** Opening MATERIAL SHOWN block **

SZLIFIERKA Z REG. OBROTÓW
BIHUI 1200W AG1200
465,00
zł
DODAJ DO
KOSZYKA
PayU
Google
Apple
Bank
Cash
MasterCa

** Closing MATERIAL SHOWN block **

Retype all of the material exactly as it stands above.

SOLUTION BELOW.
SZLIFIERKA Z REG. OBROTÓW
BIHUI 1200W AG1200
465,00
zł
DODAJ DO
KOSZYKA
PayU
Google
Apple
Bank
Cash
MasterCa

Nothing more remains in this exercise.